As Santas Casas de Misericórdia, desde o início, desempenham papel de destaque na assistência médica do país. No início, era entidades de benemerência que prestavam assistência aos desvalidos. Com a estruturação do serviço de previdência e de assistência médica no Brasil, as Santas Casas foram enquadradas como meros hospitais, mas não houve a contrapartida do Governo Federal. O pagamento pelos procedimentos, atos cirúrgicos, consultas e exames é ridículo. A luta pela sobrevivência continua mas é necessário que os nossos deputados federais voltem seus olhos para esse verdadeiro apostolado que ainda é exercido pelas Santas Casas.

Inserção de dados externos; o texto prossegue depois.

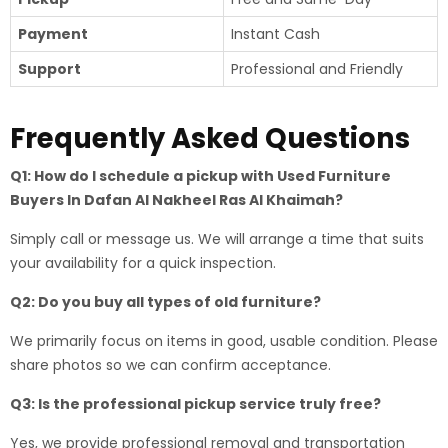
Payment
Instant Cash
Support
Professional and Friendly
Frequently Asked Questions
Q1: How do I schedule a pickup with Used Furniture
Buyers In Dafan Al Nakheel Ras Al Khaimah?
Simply call or message us. We will arrange a time that suits
your availability for a quick inspection.
Q2: Do you buy all types of old furniture?
We primarily focus on items in good, usable condition. Please
share photos so we can confirm acceptance.
Q3: Is the professional pickup service truly free?
Yes, we provide professional removal and transportation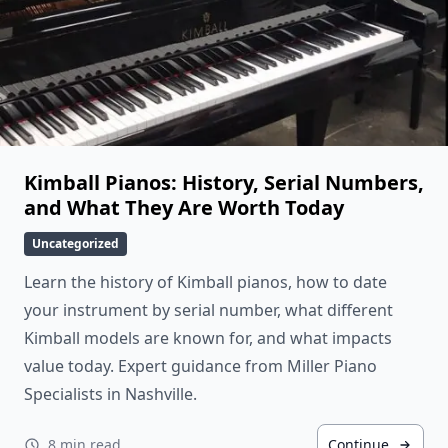
Kimball Pianos: History, Serial Numbers,
and What They Are Worth Today
Uncategorized
Learn the history of Kimball pianos, how to date
your instrument by serial number, what different
Kimball models are known for, and what impacts
value today. Expert guidance from Miller Piano
Specialists in Nashville.
8 min read
Continue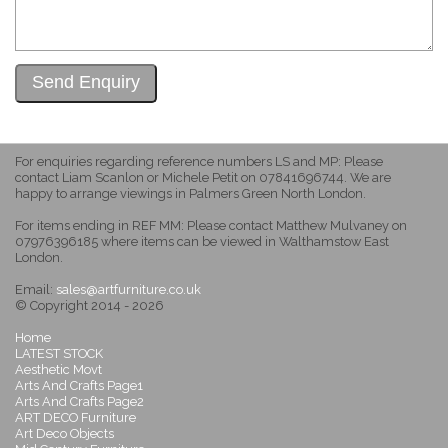
For enquiries regarding reference numbers LS and MP: Please
contact Liam Scanlon or Michele Petit on 07841696744. We are
happy to arrange viewings in Palmers Green North London.
For items ending in REF MM: Please contact Matthew Mulvaney on
07976396185 where items can be viewed in Walthamstow East
London.
Email:
sales@artfurniture.co.uk
© Copyright 2014 - 2026
Home
LATEST STOCK
Aesthetic Movt
Arts And Crafts Page1
Arts And Crafts Page2
ART DECO Furniture
Art Deco Objects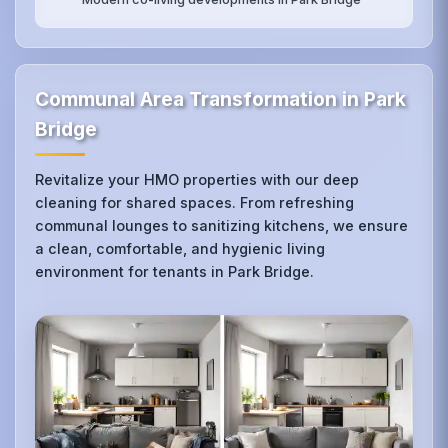
Communal Area Transformation in Park
Bridge
Revitalize your HMO properties with our deep
cleaning for shared spaces. From refreshing
communal lounges to sanitizing kitchens, we ensure
a clean, comfortable, and hygienic living
environment for tenants in Park Bridge.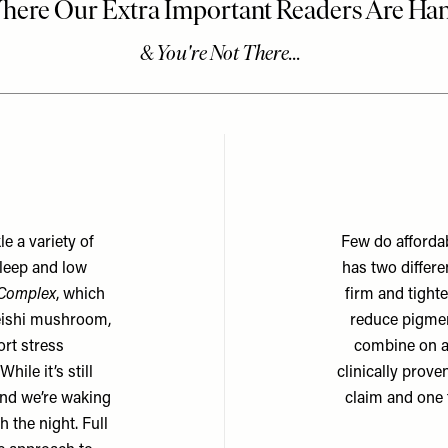
e a variety of
Few do affordab
leep and low
has two differe
 Complex
, which
firm and tight
eishi mushroom,
reduce pigmen
rt stress
combine on ap
ile it’s still
clinically prove
 and we’re waking
claim and one t
 the night. Full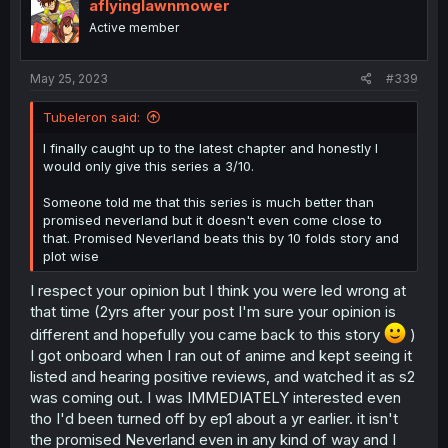
aflyinglawnmower
Active member
May 25, 2023
#339
Tubeleron said:
I finally caught up to the latest chapter and honestly I
would only give this series a 3/10.
Someone told me that this series is much better than
promised neverland but it doesn't even come close to
that. Promised Neverland beats this by 10 folds story and
plot wise
I respect your opinion but I think you were led wrong at
that time (2yrs after your post I'm sure your opinion is
different and hopefully you came back to this story
)
I got onboard when I ran out of anime and kept seeing it
listed and hearing positive reviews, and watched it as s2
was coming out. I was IMMEDIATELY interested even
tho I'd been turned off by ep1 about a yr earlier. it isn't
the promised Neverland even in any kind of way and I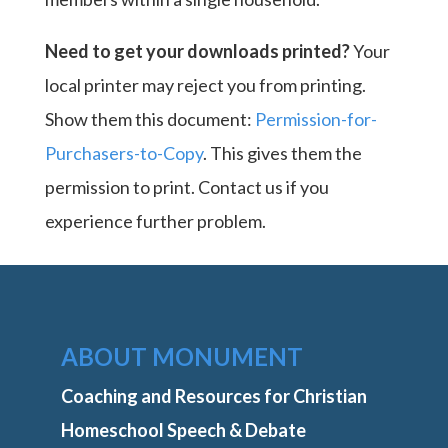
Need to get your downloads printed?
Your
local printer may reject you from printing.
Show them this document:
Permission-for-
Purchasers-to-Copy
. This gives them the
permission to print. Contact us if you
experience further problem.
ABOUT MONUMENT
Coaching and Resources for Christian
Homeschool Speech & Debate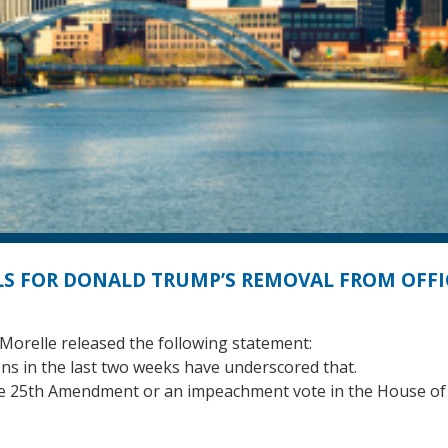
S FOR DONALD TRUMP’S REMOVAL FROM OFFI
orelle released the following statement:
ions in the last two weeks have underscored that.
 the 25th Amendment or an impeachment vote in the House of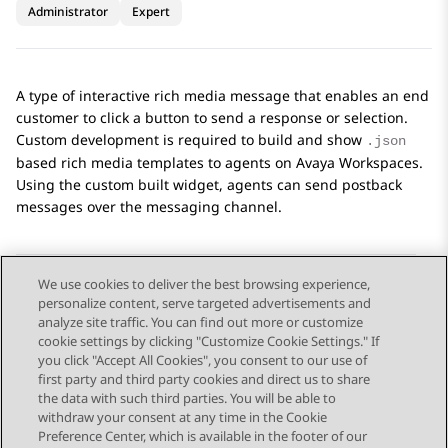
Administrator
Expert
A type of interactive rich media message that enables an end
customer to click a button to send a response or selection.
Custom development is required to build and show
.json
based rich media templates to agents on
Avaya Workspaces
.
Using the custom built widget, agents can send postback
messages over the messaging channel.
We use cookies to deliver the best browsing experience,
personalize content, serve targeted advertisements and
Send Feedback
analyze site traffic. You can find out more or customize
cookie settings by clicking "Customize Cookie Settings." If
you click "Accept All Cookies", you consent to our use of
first party and third party cookies and direct us to share
Previous Topic
Next Topic
the data with such third parties. You will be able to
Topic navigation
withdraw your consent at any time in the Cookie
Preference Center, which is available in the footer of our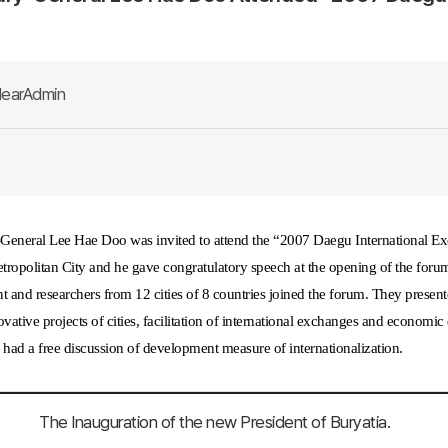
earAdmin
-General Lee Hae Doo was invited to attend the
“
2007 Daegu International E
ropolitan City and he gave congratulatory speech at the opening of the forum.
 and researchers from 12 cities of 8 countries joined the forum. They present
novative projects of cities, facilitation of international exchanges and econo
d had a free discussion of development measure of internationalization.
The Inauguration of the new President of Buryatia.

O governo do Estado de São Paulo tem dado regularmente ajuda às Santas Casas de Misericórdia, mas é insuficiente pois o déficit é grande. O Governo Federal é que precisa comparecer e ajudar. É sempre lembrado o trabalho dessas Entidades Beneficentes. A Santa Casa de Misericórdia de São Paulo, tem entre suas finalidades que: “A Missão da Irmandade é exercer a caridade e a misericórdia para o socorro e a assistência aos enfermos, idosos, inválidos e desamparados, prestando serviço de assistência à saúde buscando atingir a excelência no atendimento. O objetivo é ser uma Instituição de excelência, reconhecida nacional e internacionalmente pela assistência, ensino e pesquisa na área da saúde” Vamos fazer um abaixo assinado, com milhões de assinaturas, para ver se o Congresso Nacional ou a presidente da República fiquem sensibilizados para a gravidade da situação.